Another example illustrating the ability of the virulence microarray to provide a more thorough analysis of virulence genes and consequently the detection of potentially new pathotypes is further supported by the present study in which the ETEC pathotype of the bovine clinical strain B00-4830 was confirmed. In addition to the presence of the ETEC-associated virulence genes encoding StaP and F5 revealed in the hybridization pattern, the etpD gene, described by Schmidt et al. (Schmidt, H., et al. (1997) FEMS Microbiol Lett. 148:265-72) as an EHEC type 11 secretion pathway, was unexpectedly found to be present. In their study, Schmidt et al. (supra), reported that the etp gene cluster was detected in all 30 of the EHEC strains tested by hybridization (using the 11.9 Kb etp cluster from EDL933 as a probe) and by PCR using etpD-specific primers. However, none of the other E. coli pathotypes tested (EPEC, EAEC, EIEC, and ETEC) were positive for the etp gene cluster. As our results are contrary to this study, we assayed for the presence of the etpD gene in strain B00-4830 by PCR using the reverse primer described by Schmidt et al (supra) and a forward one designed in our study. Amplification of the expected 509 bp fragment was consistent with the microarray results confirming that etpD gene can be found in ETEC strains.

Another unexpected finding of the study described herein was the prevalence of fimH and ompT genes that have been epidemiologically associated with extraintestinal infections. BLAST analysis of ompT and fimH genes indicated the presence of both genes in E. coli K12 strain MG1655 and in enterohemorrhagic E. coli O157:H7 strain EDL933 and strain RIMD 0509952. In addition, the hybridization results herein revealed the presence of the formH gene in all strains tested in this study, including non-pathogenic E. coli, EPEC, ETEC and UPEC strains. The ompT gene was less prevalent but present in the Shiga-toxin producing strain H87-5406. It was also found in another Shiga-toxin producing strain B99-4297 as well as in the EPEC strains P86-1390 and E2348/69. The use of these genes as indicators of the UPEC pathotype should be reconsidered.

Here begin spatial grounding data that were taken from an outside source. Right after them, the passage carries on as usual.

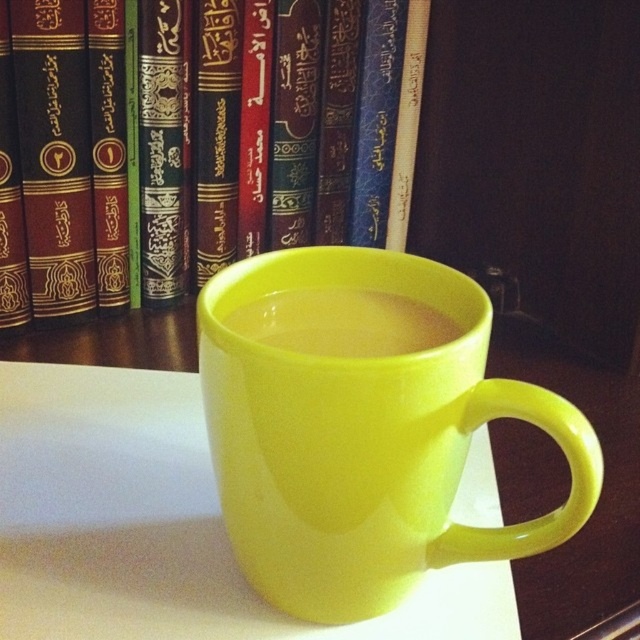 You have a glossy ceramic mug at center and a translucent plastic liquid at center. Which one has a greater width?

The glossy ceramic mug at center has a greater width than the translucent plastic liquid at center.

You are a librarian who needs to place a new book on the shelf. You have a glossy ceramic mug at center and a matte black book at center in your hand. Which object should you place first to ensure proper arrangement?

You should place the matte black book at center first because the glossy ceramic mug at center is behind it, so placing the book first allows the mug to be positioned behind it correctly.

You are trying to decide whether to place a small candle on the table next to the glossy ceramic mug at center. Based on the height of the matte black book at center, do you think the candle will be visible over it if placed there?

The matte black book at center is much taller than the glossy ceramic mug at center, so placing the candle next to the mug might still allow it to be visible over the book since the book is taller but the candle could be positioned higher. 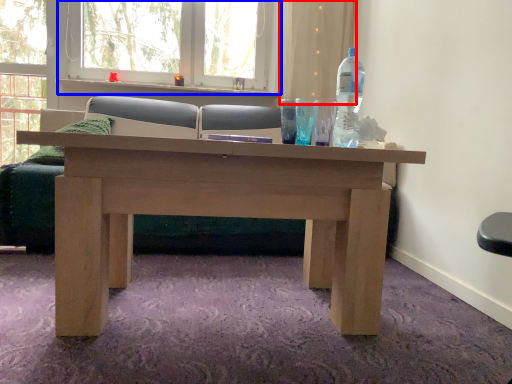 Question: Which of the following is the farthest to the observer, curtain (highlighted by a red box) or window frame (highlighted by a blue box)?

Choices:
 (A) curtain
 (B) window frame

Answer: (A) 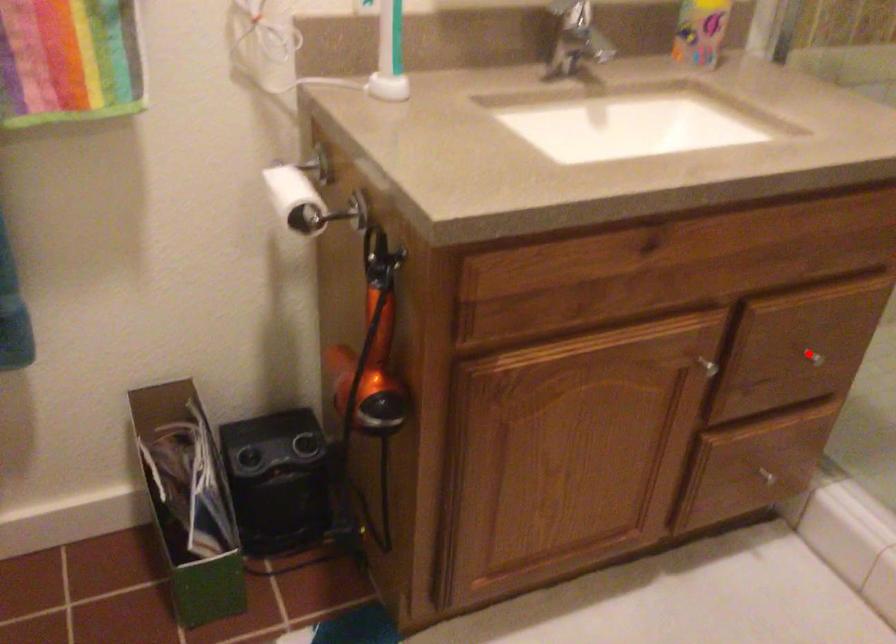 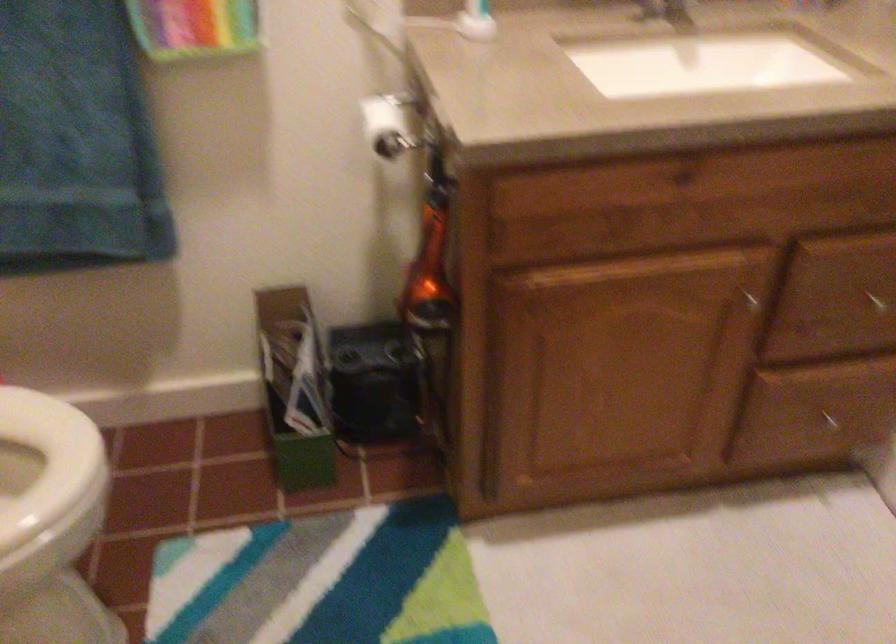 Locate, in the second image, the point that corresponds to the highlighted location in the first image.

(875, 301) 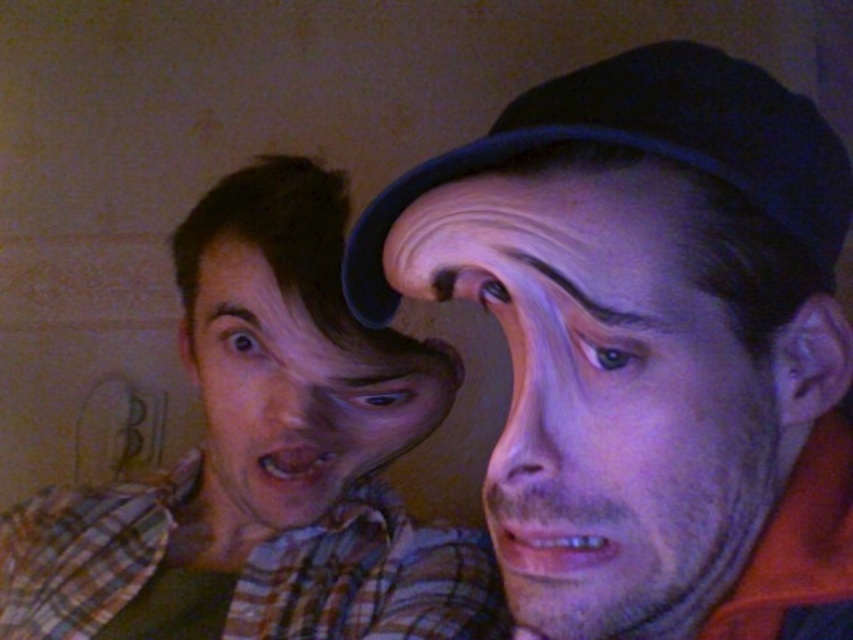 Question: Observing the image, what is the correct spatial positioning of purple matte face at center in reference to matte plaid shirt at left?

Choices:
 (A) above
 (B) below

Answer: (A)

Question: Is plaid shirt at left bigger than matte plaid shirt at left?

Choices:
 (A) yes
 (B) no

Answer: (A)

Question: Which of these objects is positioned closest to the purple matte face at center?

Choices:
 (A) plaid shirt at left
 (B) matte plaid shirt at left

Answer: (B)

Question: Among these objects, which one is nearest to the camera?

Choices:
 (A) purple matte face at center
 (B) matte plaid shirt at left

Answer: (A)

Question: Can you confirm if plaid shirt at left is positioned to the left of purple matte face at center?

Choices:
 (A) no
 (B) yes

Answer: (B)

Question: Which point appears closest to the camera in this image?

Choices:
 (A) (712, 428)
 (B) (282, 314)

Answer: (A) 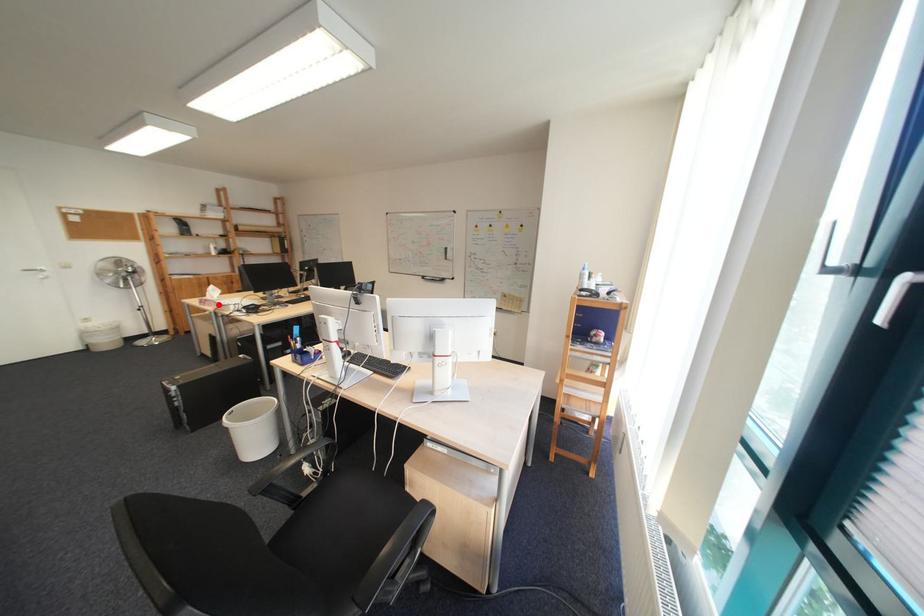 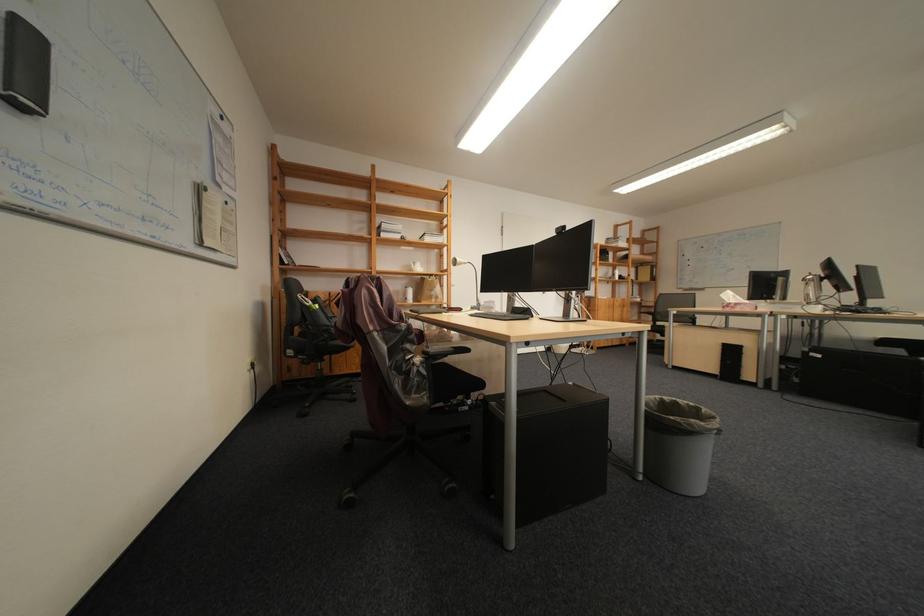 Locate, in the second image, the point that corresponds to the highlighted location in the first image.

(747, 309) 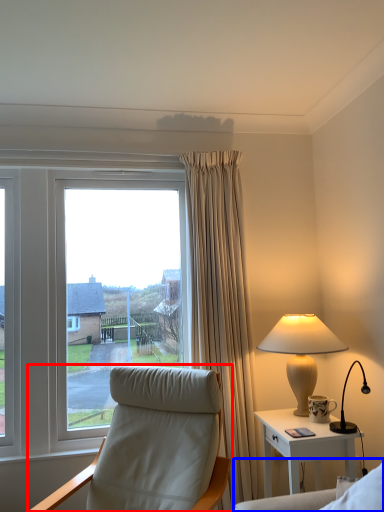 Question: Which object appears farthest to the camera in this image, chair (highlighted by a red box) or couch (highlighted by a blue box)?

Choices:
 (A) chair
 (B) couch

Answer: (A) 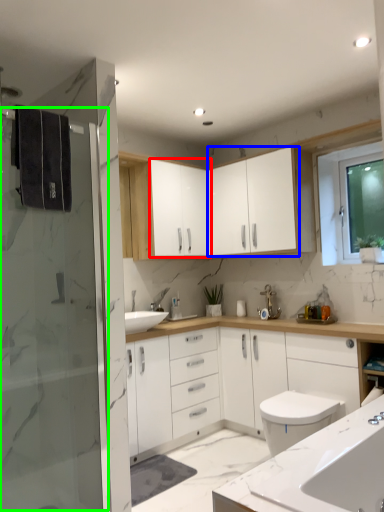 Question: Estimate the real-world distances between objects in this image. Which object is closer to cabinetry (highlighted by a red box), cabinetry (highlighted by a blue box) or screen door (highlighted by a green box)?

Choices:
 (A) cabinetry
 (B) screen door

Answer: (A) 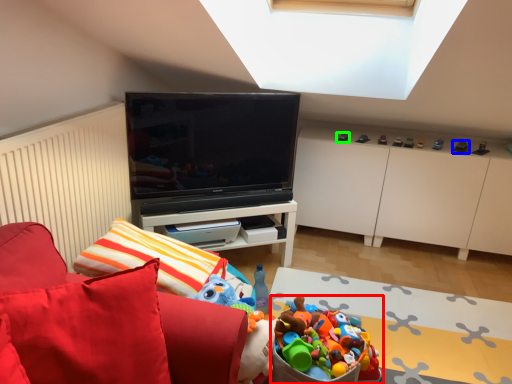 Question: Which object is the closest to the toy (highlighted by a red box)? Choose among these: toy (highlighted by a blue box) or toy (highlighted by a green box).

Choices:
 (A) toy
 (B) toy

Answer: (B) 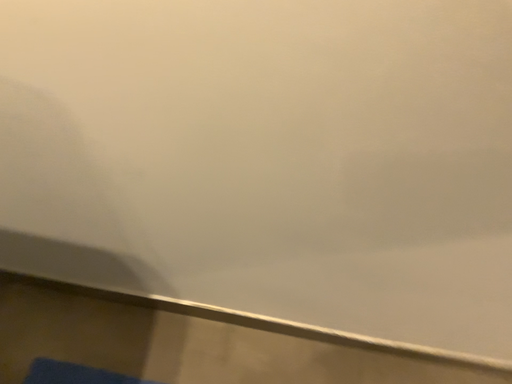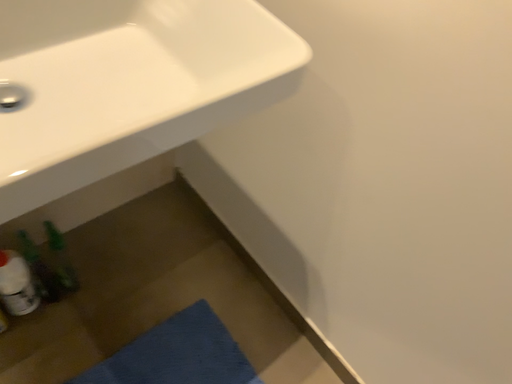 Question: Which way did the camera rotate in the video?

Choices:
 (A) rotated left
 (B) rotated right

Answer: (A) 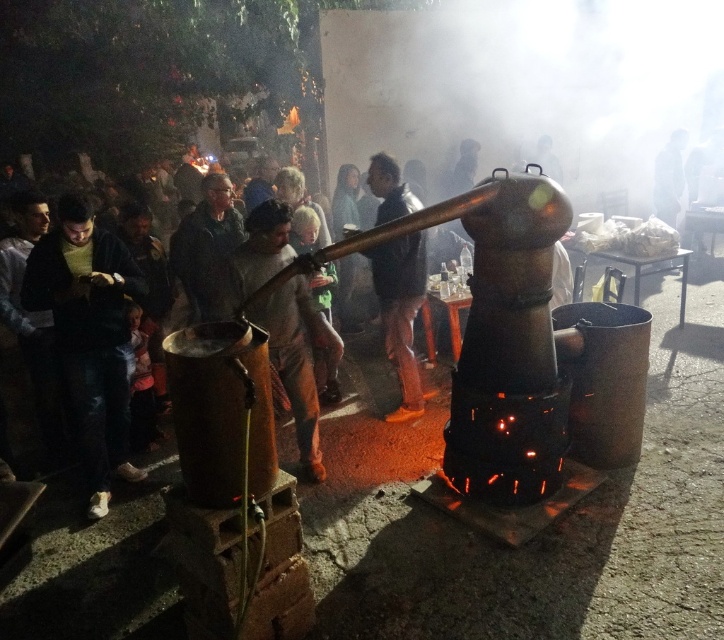 Question: Is dark green sweater at left closer to camera compared to dark gray jacket at center?

Choices:
 (A) yes
 (B) no

Answer: (A)

Question: Is shiny black pants at center bigger than dark gray jacket at center?

Choices:
 (A) yes
 (B) no

Answer: (A)

Question: Which point is farther from the camera taking this photo?

Choices:
 (A) (90, 285)
 (B) (408, 406)
 (C) (206, 228)

Answer: (B)

Question: Which point is farther to the camera?

Choices:
 (A) dark gray jacket at center
 (B) dark green sweater at left
 (C) shiny black pants at center

Answer: (A)

Question: Which of the following is the closest to the observer?

Choices:
 (A) (224, 234)
 (B) (50, 262)
 (C) (413, 300)

Answer: (B)

Question: Does shiny black pants at center have a larger size compared to dark gray jacket at center?

Choices:
 (A) yes
 (B) no

Answer: (A) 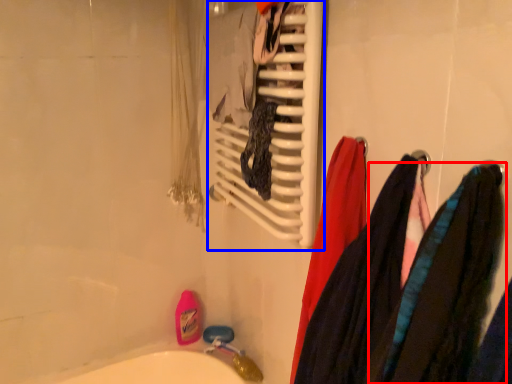 Question: Which object appears closest to the camera in this image, clothing (highlighted by a red box) or towel rack (highlighted by a blue box)?

Choices:
 (A) clothing
 (B) towel rack

Answer: (A) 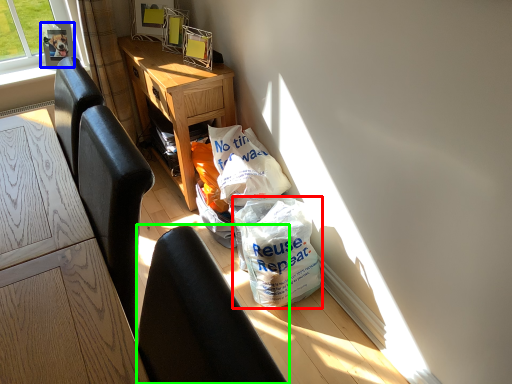 Question: Based on their relative distances, which object is nearer to plastic bag (highlighted by a red box)? Choose from picture frame (highlighted by a blue box) and chair (highlighted by a green box).

Choices:
 (A) picture frame
 (B) chair

Answer: (B) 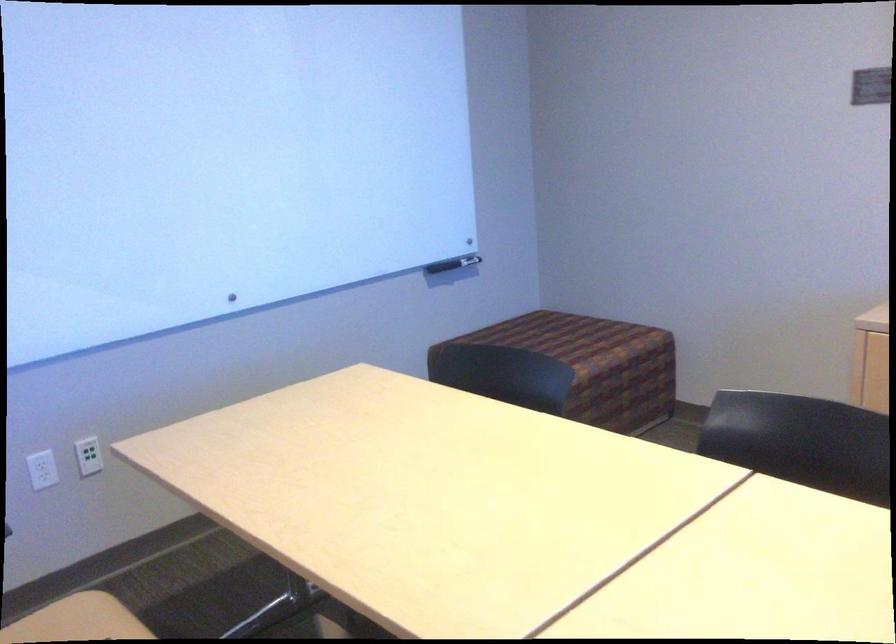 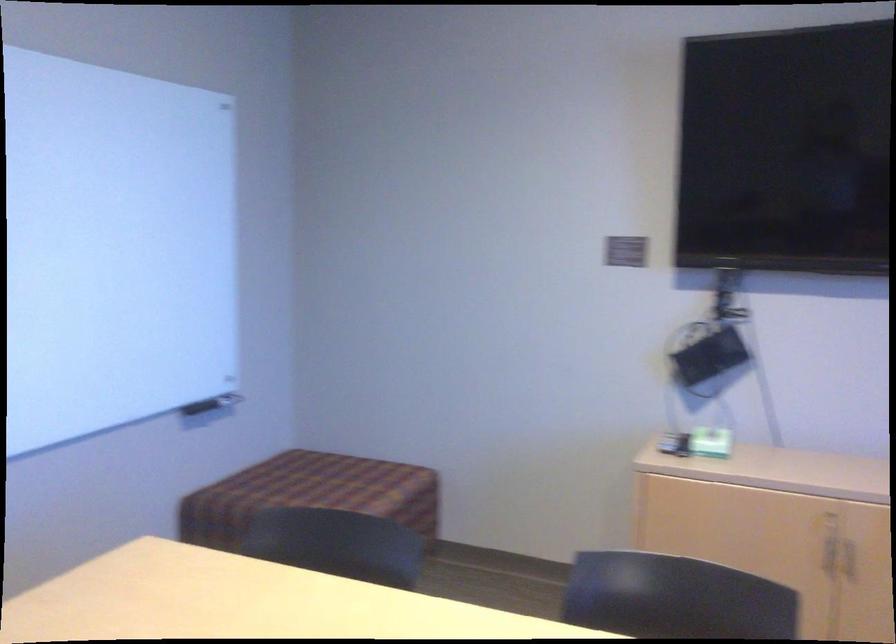 Question: The camera is either moving clockwise (left) or counter-clockwise (right) around the object. The first image is from the beginning of the video and the second image is from the end. Is the camera moving left or right when shooting the video?

Choices:
 (A) Left
 (B) Right

Answer: (A) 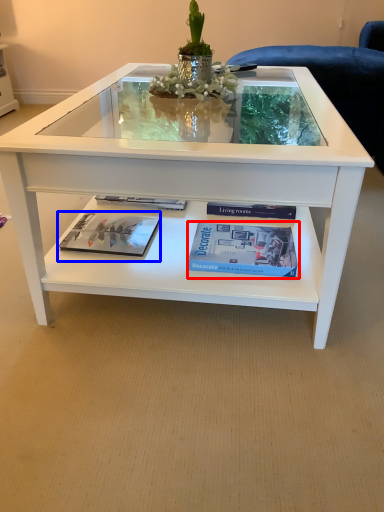 Question: Which of the following is the closest to the observer, paperback book (highlighted by a red box) or magazine (highlighted by a blue box)?

Choices:
 (A) paperback book
 (B) magazine

Answer: (A) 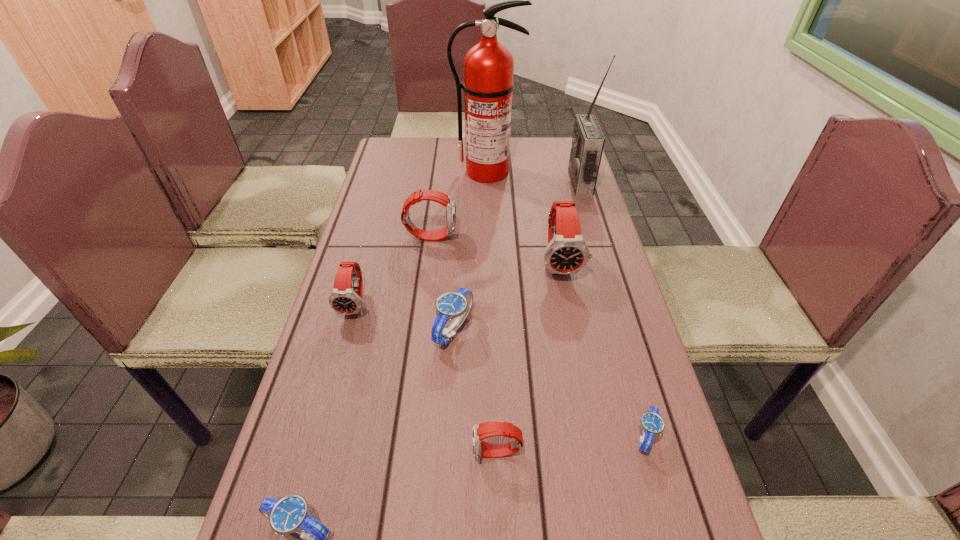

The studies described herein thus demonstrate that DNA microarray technology can be a valuable tool for pathotype and antibiotic resistance identification and assessing the virulence potential and the antibiotic resistance of E. coli strains including the emergence of new pathotypes or new resistances. The DNA chip design described herein should facilitate epidemiological and phylogenetic studies since the prevalence of each virulence and antibiotic resistance gene can be determined for different and strains and the phylogenefic associations elucidated between virulence pattern and serotypes of a given strain. In addition, unlike traditional hybridization formats, microchip technology is compatible with the increasing number of newly recognized virulence and resistance genes since thousands of individual probes can be immobilized on one chip.

The DNA labeling methodology, hybridization and pathotype/antibiotic resistance assessment described herein is both rapid and sensitive. The applications of such microarrays extend broadly from the medical field to drinking water, food quality control and environmental research, and can easily be expanded to virulence and antibiotic resistance gene detection in a variety of microorganisms.

While the invention has been described in connection with specific embodiments thereof, it will be understood that it is capable of further modifications and this application is intended to cover any variations, uses, or adaptations of the invention following, in general, the principles of the invention and including such departures from the present disclosure as come within known or customary practice within the art to which the invention pertains and as may be applied to the essential features hereinbefore set forth, and as follows in the scope of the appended claims.